The current plugin metadata allows it to express minimum required versions of core and various other plugins, and this information is mirrored in update center metadata. That is enough for typical scenarios involving compatible upgrades of API components.

However, we have repeatedly encountered cases where Jenkins developers know that there are combinations of software components which will be broken for users. These include:

• Removal of deprecated and unsupportable APIs (such as Java methods). We can update all "known" plugins which were using those APIs, but we need to force users to install those updates if they also update the API (core or plugin) component.
• Major refactorings such as SCM API 2.x which must be upgraded atomically.
• Behavioral incompatibilities forcing plugin updates, such as cases found in JEP-200.
• "Tombstone" releases of plugins in which a plugin is replaced by another—we typically wish to force users to update to the tombstone if they are updating related components.

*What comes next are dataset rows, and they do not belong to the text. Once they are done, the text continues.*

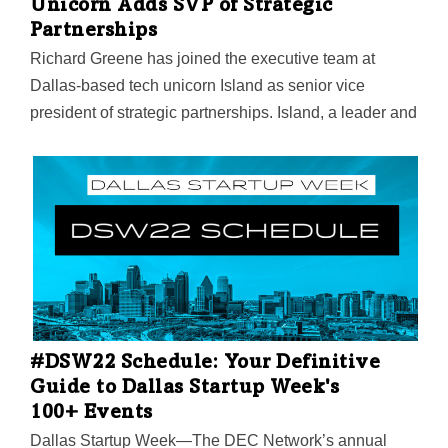
Unicorn Adds SVP of Strategic
founder…
Partnerships
Richard Greene has joined the executive team at
Dallas-based tech unicorn Island as senior vice
president of strategic partnerships. Island, a leader and
pioneer in the enterprise browser market, said that
Greene has decades of experience building and
leading multimillion-dollar, fast-paced companies
driving strategy, directing high-performance sales
teams, scaling startups, and maximizing revenue.
“Island has been blessed with many unique
opportunities to drive massive growth, therefore,
scaling the organization in all directions is a primary
focus. Richard’s superb talent, track record, and
#DSW22 Schedule: Your Definitive
connections, will accelerate key growth opportunities,”
Guide to Dallas Startup Week's
Island CEO and co-founder Mike Fey said in a
100+ Events
statement. “The combination…
Dallas Startup Week—The DEC Network’s annual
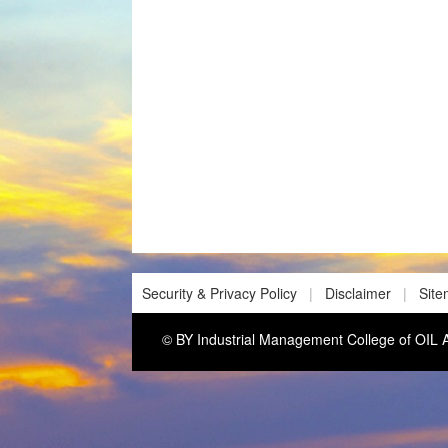
Security & Privacy Policy
|
Disclaimer
|
Sit
© BY Industrial Management College of O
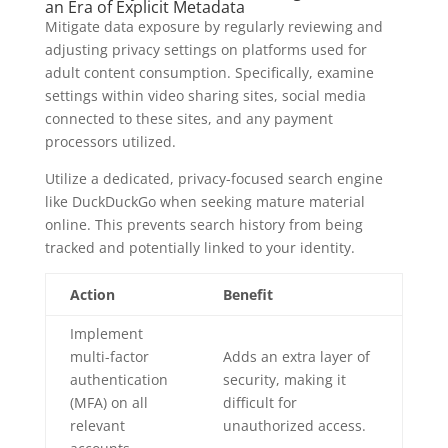
an Era of Explicit Metadata
Mitigate data exposure by regularly reviewing and
adjusting privacy settings on platforms used for
adult content consumption. Specifically, examine
settings within video sharing sites, social media
connected to these sites, and any payment
processors utilized.
Utilize a dedicated, privacy-focused search engine
like DuckDuckGo when seeking mature material
online. This prevents search history from being
tracked and potentially linked to your identity.
Action
Benefit
Implement
multi-factor
Adds an extra layer of
authentication
security, making it
(MFA) on all
difficult for
relevant
unauthorized access.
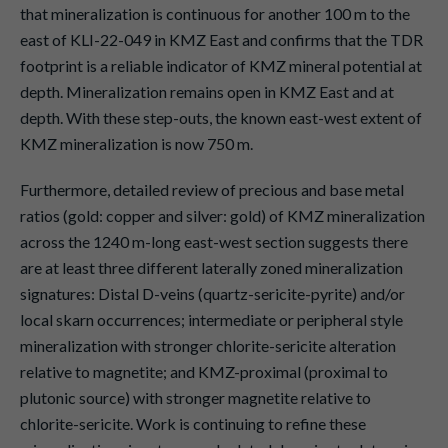
that mineralization is continuous for another 100 m to the
east of KLI-22-049 in KMZ East and confirms that the TDR
footprint is a reliable indicator of KMZ mineral potential at
depth. Mineralization remains open in KMZ East and at
depth. With these step-outs, the known east-west extent of
KMZ mineralization is now 750 m.
Furthermore, detailed review of precious and base metal
ratios (gold: copper and silver: gold) of KMZ mineralization
across the 1240 m-long east-west section suggests there
are at least three different laterally zoned mineralization
signatures: Distal D-veins (quartz-sericite-pyrite) and/or
local skarn occurrences; intermediate or peripheral style
mineralization with stronger chlorite-sericite alteration
relative to magnetite; and KMZ-proximal (proximal to
plutonic source) with stronger magnetite relative to
chlorite-sericite. Work is continuing to refine these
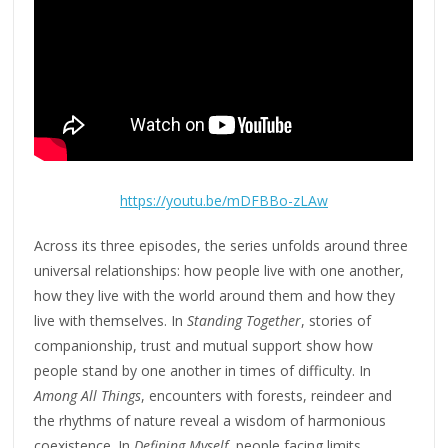
https://youtu.be/mDFBBo-zLAw
Across its three episodes, the series unfolds around three
universal relationships: how people live with one another,
how they live with the world around them and how they
live with themselves. In
Standing Together
, stories of
companionship, trust and mutual support show how
people stand by one another in times of difficulty. In
Among All Things
, encounters with forests, reindeer and
the rhythms of nature reveal a wisdom of harmonious
coexistence. In
Defining Myself
, people facing limits,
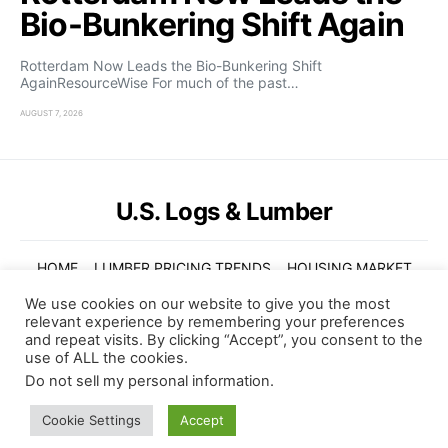
Bio-Bunkering Shift Again
Rotterdam Now Leads the Bio-Bunkering Shift
AgainResourceWise For much of the past…
AUGUST 7, 2026
U.S. Logs & Lumber
HOME
LUMBER PRICING TRENDS
HOUSING MARKET
GLOBAL TRENDS
VIDEOS
ABOUT US
We use cookies on our website to give you the most
relevant experience by remembering your preferences
© Copyright 2022. U.S. Logs and Lumber. All Rights Reserved
and repeat visits. By clicking “Accept”, you consent to the
use of ALL the cookies.
Subscribe
Do not sell my personal information
.
BY CHECKING THIS BOX, YOU CONFIRM THAT YOU HAVE READ AND ARE AGREEING TO OUR TERMS
Cookie Settings
Accept
OF USE REGARDING THE STORAGE OF THE DATA SUBMITTED THROUGH THIS FORM.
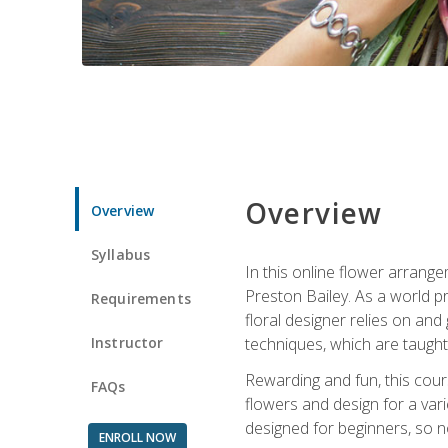
Overview
Overview
Syllabus
In this online flower arrange
Preston Bailey. As a world pr
Requirements
floral designer relies on and 
Instructor
techniques, which are taught 
Rewarding and fun, this cours
FAQs
flowers and design for a var
designed for beginners, so no
ENROLL NOW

What all of these cases have in common is that there is some manner of incompatibility, and thus users who upgrade some components must also upgrade other components which would normally be in an inverse dependency relationship (or no expressed dependency at all) to avoid problems.

Unlike regular plugin dependencies, these relationships cannot be expressed in the downstream plugin manifest. For example, the fact that api 2.0 made incompatible changes which would break installations of impl 1.3 (which depended on api 1.2) cannot be expressed in impl 1.3's manifest—this might have been released years before the rewrite of api was even conceived. It is only the release of impl 2.0 which reveals the upgrade path. So we have two options:

• Keep the incompatibility marking in the upstream plugin manifest (or some similar metadata resource in the case of core). For example, api 2.0's manifest could express something like:

    Incompatible-With: impl < 2.0, other-impl < 2.0, ...
    

  This has the advantage that the relationships can be enforced by any part of the system, including plugin loading during startup, Docker image builders, JEP-201 if extended to declarative plugin configuration, etc. On the other hand you would need to a release an update to api every time another incompatible implementation is discovered (and a release using api 2.x cut).

• Advertise all this metadata in update-center.json, like we do for example with notifications of plugin releases containing disclosed security vulnerabilities. The advantage is that we can easily publish new information as it arrives. On the other hand, the metadata is only easily available to the update center code and thus applicable only to traditional GUI upgrades.

Users participating in JEP-301 "Evergreen" should have less need of a system like this, since they would automatically receive only combinations of components which were pretested and verified compatible. But even Evergreen users could benefit if they are also adding plugins from outside the Essentials set, which might well be known to be broken by changes being made to other components (inside or outside Essentials).